-- RECORDS PROVIDED follows --
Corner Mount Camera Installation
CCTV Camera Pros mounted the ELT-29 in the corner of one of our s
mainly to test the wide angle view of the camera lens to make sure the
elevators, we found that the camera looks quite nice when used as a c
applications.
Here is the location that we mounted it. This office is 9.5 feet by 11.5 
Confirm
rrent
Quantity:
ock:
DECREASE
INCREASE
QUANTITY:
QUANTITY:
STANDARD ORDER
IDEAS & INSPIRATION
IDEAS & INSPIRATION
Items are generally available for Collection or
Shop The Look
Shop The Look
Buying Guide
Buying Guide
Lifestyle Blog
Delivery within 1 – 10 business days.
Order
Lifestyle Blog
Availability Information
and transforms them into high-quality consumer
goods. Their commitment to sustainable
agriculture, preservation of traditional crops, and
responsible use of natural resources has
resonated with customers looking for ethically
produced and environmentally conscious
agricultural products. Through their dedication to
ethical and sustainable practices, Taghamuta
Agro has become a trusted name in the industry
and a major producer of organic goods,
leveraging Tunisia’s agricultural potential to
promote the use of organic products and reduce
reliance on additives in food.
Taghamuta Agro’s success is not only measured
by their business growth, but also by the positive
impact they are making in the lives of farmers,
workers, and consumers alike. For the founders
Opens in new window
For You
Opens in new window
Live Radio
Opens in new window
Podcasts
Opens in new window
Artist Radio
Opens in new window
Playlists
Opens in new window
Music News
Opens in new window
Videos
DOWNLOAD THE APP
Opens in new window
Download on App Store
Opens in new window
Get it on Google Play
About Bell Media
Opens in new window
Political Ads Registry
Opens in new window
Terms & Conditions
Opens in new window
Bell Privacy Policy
-- RECORDS PROVIDED concluded --
-- RECORDS PROVIDED follows --
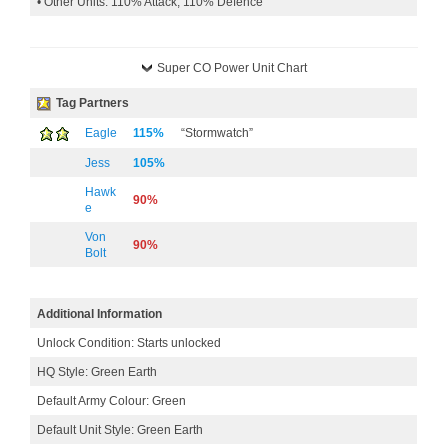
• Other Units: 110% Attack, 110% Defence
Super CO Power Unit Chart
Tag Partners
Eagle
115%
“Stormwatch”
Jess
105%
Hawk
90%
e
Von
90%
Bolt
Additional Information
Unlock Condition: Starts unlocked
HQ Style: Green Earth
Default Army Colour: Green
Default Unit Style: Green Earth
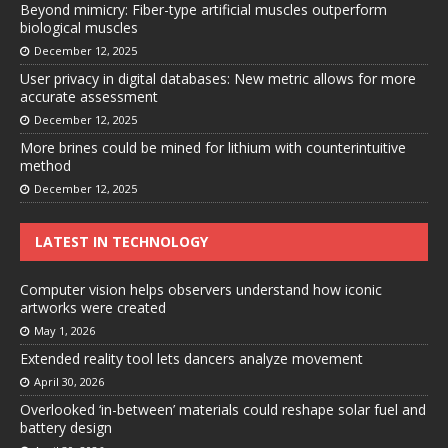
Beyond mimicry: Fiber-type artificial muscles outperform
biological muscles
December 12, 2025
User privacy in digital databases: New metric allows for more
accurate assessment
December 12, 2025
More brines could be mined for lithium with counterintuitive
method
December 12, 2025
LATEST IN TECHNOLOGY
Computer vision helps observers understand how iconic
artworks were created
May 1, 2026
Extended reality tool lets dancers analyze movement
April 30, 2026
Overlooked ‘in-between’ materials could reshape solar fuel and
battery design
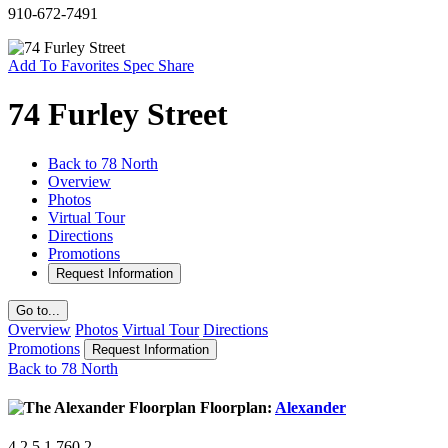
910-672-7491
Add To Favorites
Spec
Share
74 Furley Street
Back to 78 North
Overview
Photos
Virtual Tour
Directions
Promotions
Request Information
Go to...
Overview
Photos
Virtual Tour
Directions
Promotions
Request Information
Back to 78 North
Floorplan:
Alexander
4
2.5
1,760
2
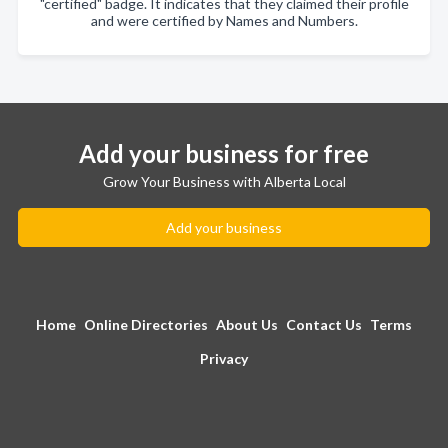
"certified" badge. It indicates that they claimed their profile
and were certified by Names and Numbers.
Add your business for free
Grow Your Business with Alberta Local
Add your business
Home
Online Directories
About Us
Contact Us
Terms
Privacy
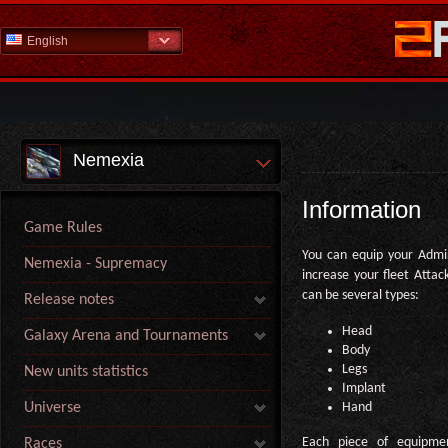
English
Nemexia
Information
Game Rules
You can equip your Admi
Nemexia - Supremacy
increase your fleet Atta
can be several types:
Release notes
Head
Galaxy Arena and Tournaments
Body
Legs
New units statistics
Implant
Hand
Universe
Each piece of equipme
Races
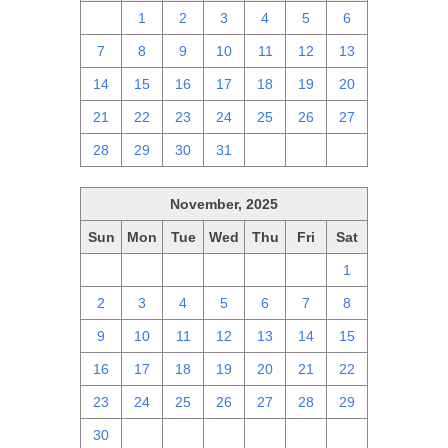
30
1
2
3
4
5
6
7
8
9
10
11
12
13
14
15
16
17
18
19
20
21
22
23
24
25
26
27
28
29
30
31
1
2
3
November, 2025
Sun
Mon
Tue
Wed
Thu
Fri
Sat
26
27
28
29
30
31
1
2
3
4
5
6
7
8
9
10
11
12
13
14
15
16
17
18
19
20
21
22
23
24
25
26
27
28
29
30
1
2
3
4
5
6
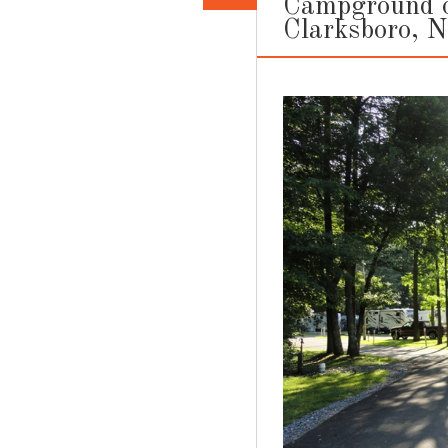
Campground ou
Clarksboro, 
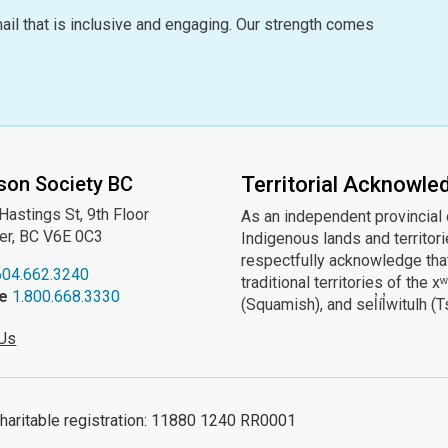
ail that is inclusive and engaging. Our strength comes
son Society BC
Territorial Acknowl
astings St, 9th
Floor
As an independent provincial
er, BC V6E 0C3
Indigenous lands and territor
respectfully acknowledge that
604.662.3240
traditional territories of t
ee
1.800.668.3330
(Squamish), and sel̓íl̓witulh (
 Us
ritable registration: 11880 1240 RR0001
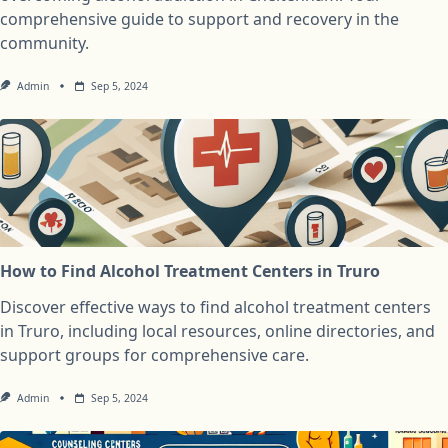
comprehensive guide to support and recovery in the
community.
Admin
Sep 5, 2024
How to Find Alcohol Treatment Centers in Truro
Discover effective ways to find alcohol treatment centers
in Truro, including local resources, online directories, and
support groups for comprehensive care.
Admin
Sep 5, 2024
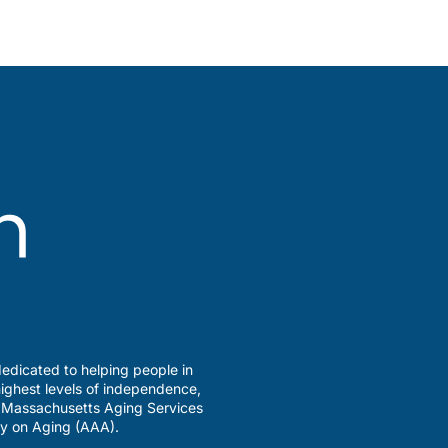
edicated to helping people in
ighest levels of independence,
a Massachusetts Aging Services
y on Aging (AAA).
-- RECORDS PROVIDED concluded --
▸ PROBLEM TO WORK ON: Set down, unchanged, only those lines above that fall between the line with "Corner Mount Camera Installation" and the line with "and transforms them", the two end lines included.

▸ SOLUTION:
Corner Mount Camera Installation
CCTV Camera Pros mounted the ELT-29 in the corner of one of our s
mainly to test the wide angle view of the camera lens to make sure the
elevators, we found that the camera looks quite nice when used as a c
applications.
Here is the location that we mounted it. This office is 9.5 feet by 11.5 
Confirm
rrent
Quantity:
ock:
DECREASE
INCREASE
QUANTITY:
QUANTITY:
STANDARD ORDER
IDEAS & INSPIRATION
IDEAS & INSPIRATION
Items are generally available for Collection or
Shop The Look
Shop The Look
Buying Guide
Buying Guide
Lifestyle Blog
Delivery within 1 – 10 business days.
Order
Lifestyle Blog
Availability Information
and transforms them into high-quality consumer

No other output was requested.